Of course the pounds started piling up. Within two years I’d gone up three dress sizes. I also developed stress-based IBS – the kind where you go to your doctor every two weeks because you’re in too much pain to go to work, and they send you home with the helpful suggestion to just be less stressed at work. Most days my pain was so bad I couldn’t have worked out if I’d wanted to, and looking like six months pregnant from the IBS bloating didn’t help. My usually mild asthma got ridiculous, to the point where I couldn’t walk up the road for ten minutes without struggling for breath. I also caught colds at a rate of one a month.
In short, I felt terrible inside my body.
Then one day in September 2013, I had this thought. A series of thoughts, in fact:
- I am 28.
- I shouldn’t feel this run-down.
- My parents, at 55, are fitter than I am. Hell, my 75-year-old granny can out-walk me.
- And my body is probably trying to tell me something with these chronic illnesses.
The solution, of course, was the dreaded mantra: lose weight and get fit.
A diet was out of the question, because I just can’t not eat full, regular meals. My blood sugar goes all over the place if I cut down or skip a meal. (Yes, I got tested for all that stuff and it’s not diabetes, just metabolism-related apparently). And besides, I wanted more than a quick diet. I wanted a full body and life change.
So I went and got fit.
I started walking to work and back – forty minutes, twice a day. Rain or shine, heatwave or snow: no excuses.
Being as unfit as I was I didn’t even consider embarrassing myself at the gym, so I tried Nike+ Kinect Training for the Xbox. The game is certainly a good starting point for extreme couch potatoes. It assesses you and adjusts to your level of fitness – however low – and gently ups you week after week. And it gives you proper workouts, not the standard sensor-based games of wave-your-arms-and-jump-around-a-bit.
It was hard work. Honestly, it was freaking hard work AND IT HURT. It hurt in every muscle of my body and it hurt in my lungs. But I stuck with it, doing cardio and weight exercises four to five days a week, for at least half an hour each. And within weeks, I could feel it doing me a whole lot of good. The pounds fell off me. Flab tightened up.
By the new year, after three months of Nike+ Kinect Training, I reached a level where the exercises weren’t much of challenge any more. So I shopped around for a new workout.
And what I found changed my life.
Sticking with Nike because I liked their approach, I tried the Nike+ Training Club (NTC) app. It is quite possibly the best app ever made, giving you a ton of free workouts for everything from cardio to serious weights and exercises tailored to specific body parts. It has video instructions for every move, times you and talks you through each workout. I can tell you, with this app, my workouts got serious.

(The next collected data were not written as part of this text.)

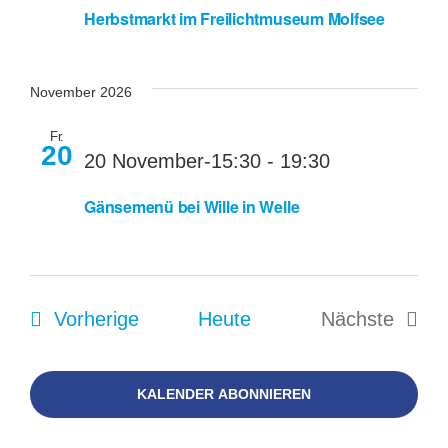
Herbstmarkt im Freilichtmuseum Molfsee
November 2026
Fr.
20
20 November-15:30
-
19:30
Gänsemenü bei Wille in Welle
Veranstaltungen
Vorherige
Heute
Nächste
Veranstal
KALENDER ABONNIEREN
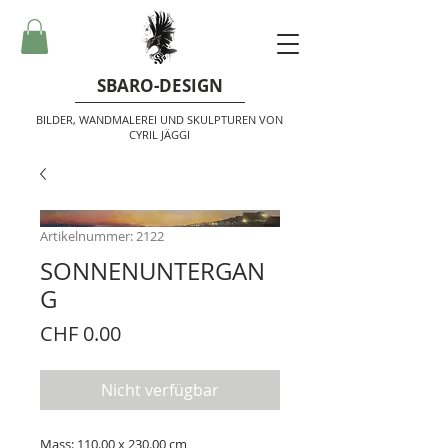
SBARO-DESIGN
BILDER, WANDMALEREI UND SKULPTUREN VON
CYRIL JÄGGI
Artikelnummer: 2122
SONNENUNTERGAN
G
Preis
CHF 0.00
Nicht verfügbar
Mass: 110.00 x 230.00 cm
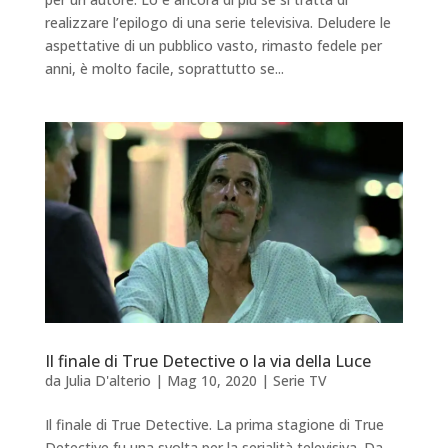
realizzare l’epilogo di una serie televisiva. Deludere le
aspettative di un pubblico vasto, rimasto fedele per
anni, è molto facile, soprattutto se...
Il finale di True Detective o la via della Luce
da
Julia D'alterio
|
Mag 10, 2020
|
Serie TV
Il finale di True Detective. La prima stagione di True
Detective fu una svolta per la serialità televisiva. Da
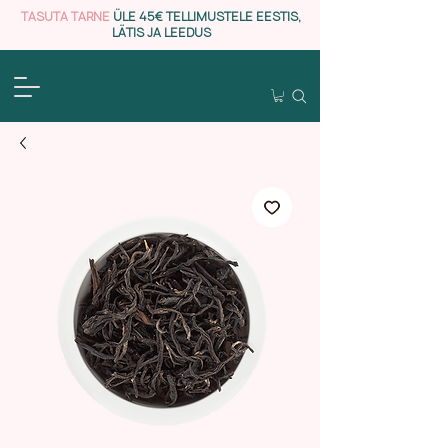
TASUTA TARNE
ÜLE 45€ TELLIMUSTELE EESTIS,
LÄTIS JA LEEDUS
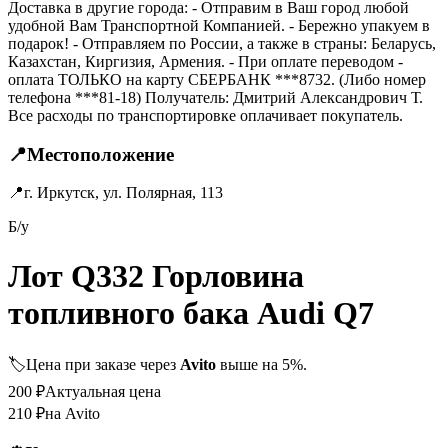
Доставка в другие города: - Отправим в Ваш город любой
удобной Вам Транспортной Компанией. - Бережно упакуем в
подарок! - Отправляем по России, а также в страны: Беларусь,
Казахстан, Киргизия, Армения. - При оплате переводом -
оплата ТОЛЬКО на карту СБЕРБАНК ***8732. (Либо номер
телефона ***81-18) Получатель: Дмитрий Александрович Т.
Все расходы по транспортировке оплачивает покупатель.
📍
Местоположение
📍
г. Иркутск, ул. Полярная, 113
Б/у
Лот Q332 Горловина
топливного бака Audi Q7
🏷️
Цена при заказе через
Avito
выше на 5%.
200
₽
Актуальная цена
210
₽
на Avito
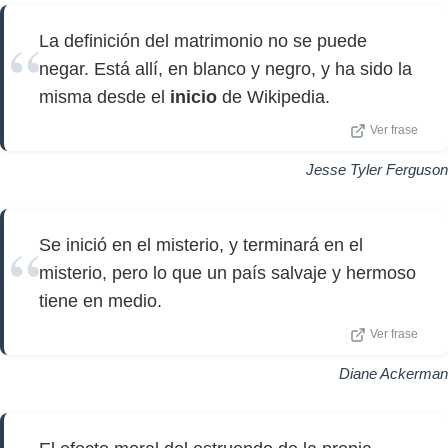
La definición del matrimonio no se puede
negar. Está allí, en blanco y negro, y ha sido la
misma desde el
inicio
de Wikipedia.
Ver frase
Jesse Tyler Ferguson
Se inició en el misterio, y terminará en el
misterio, pero lo que un país salvaje y hermoso
tiene en medio.
Ver frase
Diane Ackerman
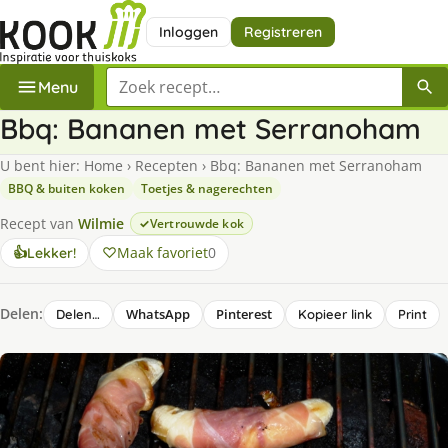
Inloggen
Registreren
Zoek een recept
Menu
Bbq: Bananen met Serranoham
U bent hier:
Home
›
Recepten
›
Bbq: Bananen met Serranoham
BBQ & buiten koken
Toetjes & nagerechten
Recept van
Wilmie
Vertrouwde kok
Maak favoriet
0
👍
Lekker!
Delen:
WhatsApp
Pinterest
Delen…
Kopieer link
Print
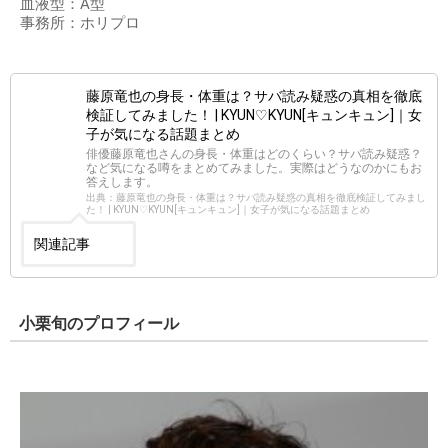
血液型：A型
事務所：ホリプロ
藤原竜也の身長・体重は？サバ読み疑惑の真相を徹底
検証してみました！ | KYUN♡KYUN[キュンキュン]｜女
子が気になる話題まとめ
俳優藤原竜也さんの身長・体重はどのくらい？サバ読み疑惑？
など気になる噂をまとめてみました。実際はどうなのかにもお
答えします。
出典：藤原竜也の身長・体重は？サバ読み疑惑の真相を徹底検証してみまし
た！ | KYUN♡KYUN[キュンキュン]｜女子が気になる話題まとめ
関連記事
小栗旬のプロフィール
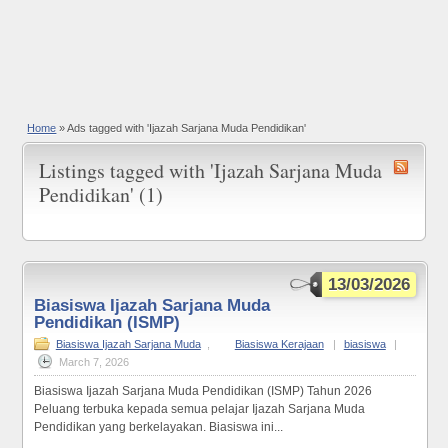
Home
»
Ads tagged with 'Ijazah Sarjana Muda Pendidikan'
Listings tagged with 'Ijazah Sarjana Muda
Pendidikan' (1)
13/03/2026
Biasiswa Ijazah Sarjana Muda
Pendidikan (ISMP)
Biasiswa Ijazah Sarjana Muda
,
Biasiswa Kerajaan
|
biasiswa
|
March 7, 2026
Biasiswa Ijazah Sarjana Muda Pendidikan (ISMP) Tahun 2026
Peluang terbuka kepada semua pelajar Ijazah Sarjana Muda
Pendidikan yang berkelayakan. Biasiswa ini...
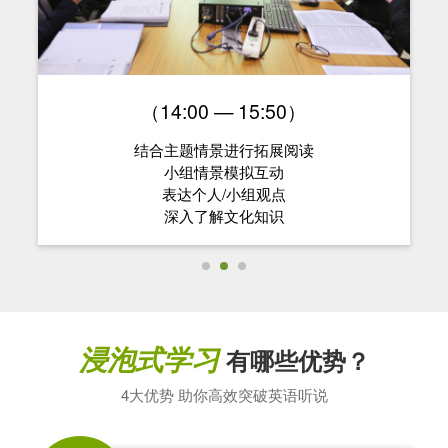
（14:00 — 15:50）
结合主题情景进行拓展阅读
小组情景模拟互动
表达个人/小组观点
深入了解文化知识
浸泡式学习
有哪些优势？
4大优势 助你高效突破英语听说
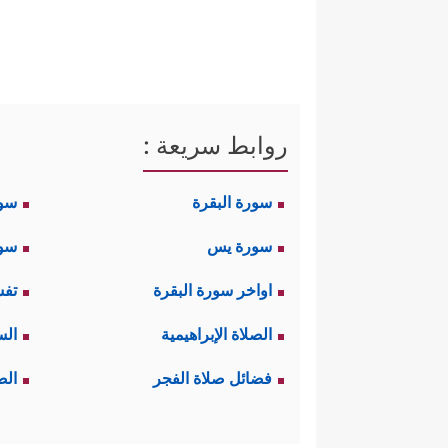
روابط سريعة :
سورة البقرة
سو
سورة يس
سور
اواخر سورة البقرة
تفس
الصلاة الإبراهيمية
الس
فضائل صلاة الفجر
الص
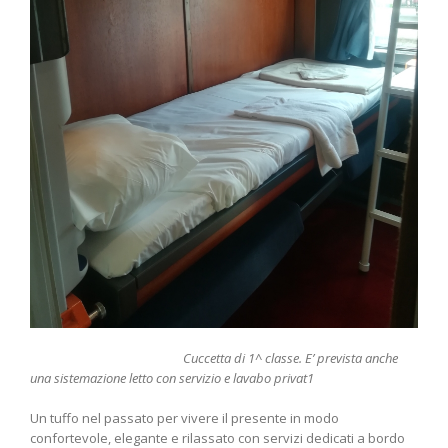
Cuccetta di 1^ classe. E’ prevista anche
una sistemazione letto con servizio e lavabo privat1
Un tuffo nel passato per vivere il presente in modo
confortevole, elegante e rilassato con servizi dedicati a bordo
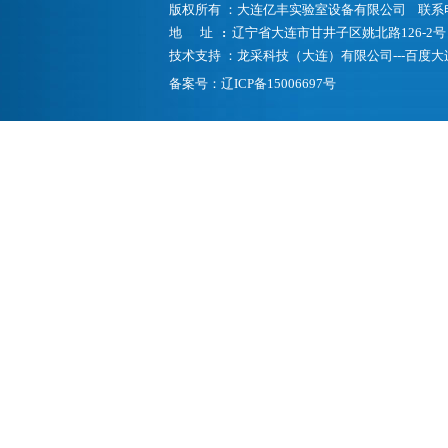
版权所有 ：大连亿丰实验室设备有限公司 联系电话：185
地 址
:
辽宁省大连市甘井子区姚北路126-2
技术支持 ：龙采科技（大连）有限公司---百
备案号：
辽ICP备15006697号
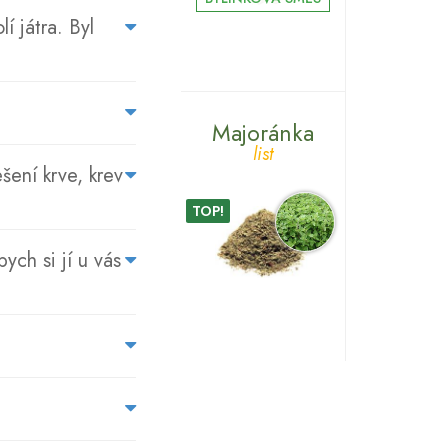
SE
 játra. Byl
NÁS
ZÁKAZNÍCI
PTAJÍ...
Majoránka
list
šení krve, krev
TOP!
ych si jí u vás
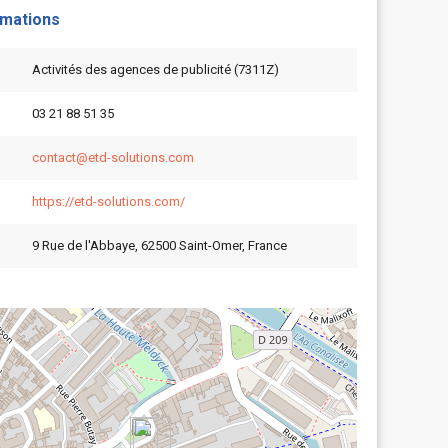
rmations
Activités des agences de publicité (7311Z)
03 21 88 51 35
contact@etd-solutions.com
https://etd-solutions.com/
9 Rue de l'Abbaye, 62500 Saint-Omer, France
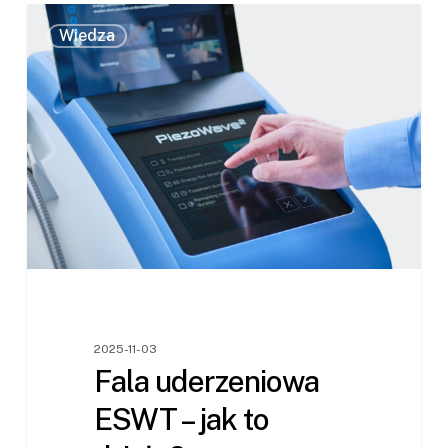
Fala
0
Wiedza
uderzeniowa
ESWT
–
jak
to
działa?
2025-11-03
Fala uderzeniowa
ESWT – jak to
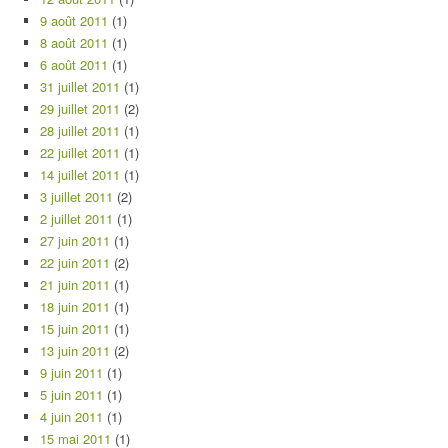
9 août 2011
(1)
8 août 2011
(1)
6 août 2011
(1)
31 juillet 2011
(1)
29 juillet 2011
(2)
28 juillet 2011
(1)
22 juillet 2011
(1)
14 juillet 2011
(1)
3 juillet 2011
(2)
2 juillet 2011
(1)
27 juin 2011
(1)
22 juin 2011
(2)
21 juin 2011
(1)
18 juin 2011
(1)
15 juin 2011
(1)
13 juin 2011
(2)
9 juin 2011
(1)
5 juin 2011
(1)
4 juin 2011
(1)
15 mai 2011
(1)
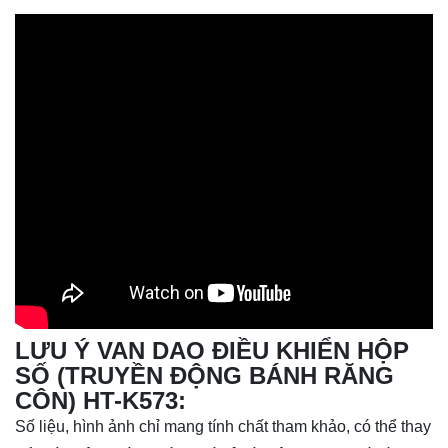
LƯU Ý VAN DAO ĐIỀU KHIỂN HỘP
SỐ (TRUYỀN ĐỘNG BÁNH RĂNG
CÔN) HT-K573:
Số liệu, hình ảnh chỉ mang tính chất tham khảo, có thể thay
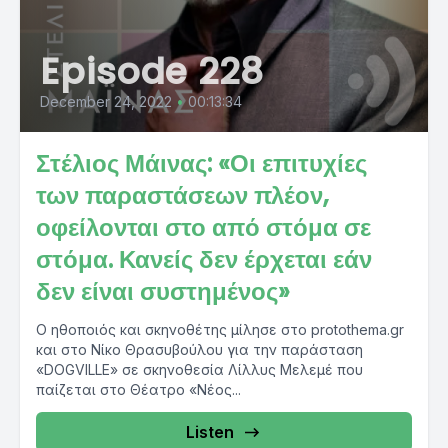
Episode 228
December 24, 2022
•
00:13:34
Στέλιος Μάινας: «Οι επιτυχίες
των παραστάσεων πλέον,
οφείλονται στο από στόμα σε
στόμα. Κανείς δεν έρχεται εάν
δεν είναι συστημένος»
Ο ηθοποιός και σκηνοθέτης μίλησε στο protothema.gr
και στο Νίκο Θρασυβούλου για την παράσταση
«DOGVILLE» σε σκηνοθεσία Λίλλυς Μελεμέ που
παίζεται στο Θέατρο «Νέος...
Listen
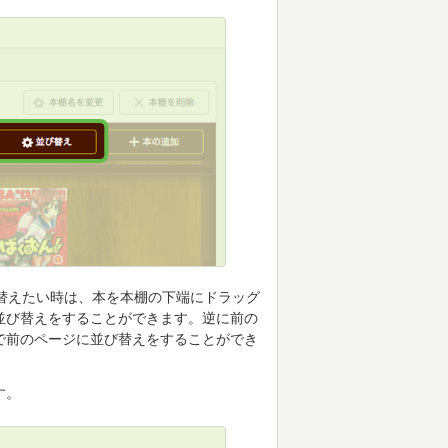
替えたい時は、本を本棚の下端にドラッグ
並び替えをすることができます。逆に前の
で前のページに並び替えをすることができ
す。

Nike Training Club – easily the best app I’ve ever tried
Within six months of working out with the NTC app three to four times a week, my body changed more than I ever could have dreamed. I got abs. I got a killer waist. I started building muscles all around my arms and shoulders. Fat just disappeared. My whole posture changed: I sat and walked more upright and my whole body was stronger and more energised.
By now I’ve shrunk out of all my clothes, my dress size dropping from medium/large to XS, my waist tightening from size 31 to 26 and, yeah, I also dropped two bra sizes – but tell you what, small boobs suit me just fine! I’ve never felt so happy and at home in my body. Of course shape is a matter of taste (and I do have some friends who now feel the urge to feed me). But as I’m only 164cm (5’4″) tall, I think this is just the right size for me. And another first: I have full body confidence – that’s a whole new world of being me.
July 2014, after nine months of workouts: Hello waist and skinny jeans!
2014 results: core sorted. 2015 goal: sixpack.
But most importantly, I’m healthy.
While I was busy transforming my body, my health improved beyond anything I could have imagined. I even got fit enough to start running, which I had never even considered possible before. It has helped me get leaner and improved my breathing to the point where, after five months, my asthma is now confirmed as ‘under control’. I still get stomach aches after a particularly stressful day at work, but they’re a lot less frequent and severe and a light workout usually deals with the problem. I also haven’t had a cold in more than a year.
Most amazingly, I found that no matter how stressed out and tired I am when I get home from work, a run or a workout will leave me feeling a lot more relaxed and energetic – meaning I can actually do something fun or productive with my evening.
I’m proud of all this because, before I started working out, I hated the very word ‘exercise’. I emphatically did not run and you wouldn’t have caught me dead in a gym. (In fact you still won’t catch me in a gym, because all I need for my workouts is a stretch of road or two square metres of floor space.) But I figured that if I really wanted to make my body better – in the sense of healthier and lasting for a few more decades – I just had to start looking after it.
Now I run five miles twice a week, I do strength and toning workouts twice a week and I eat a load of healthy food, in sensible portions. Getting to this point wasn’t easy – there were many moments when I hated the exercises, hated the pain and hated myself for choosing to do this. But it got easier every week and today I actually crave these workouts; they’re fun and you feel amazing afterwards.
I’m thirty in April and my body finally feels about right for my age. And I’m planning to keep it that way.
My body + this: the only gym I’ll ever need.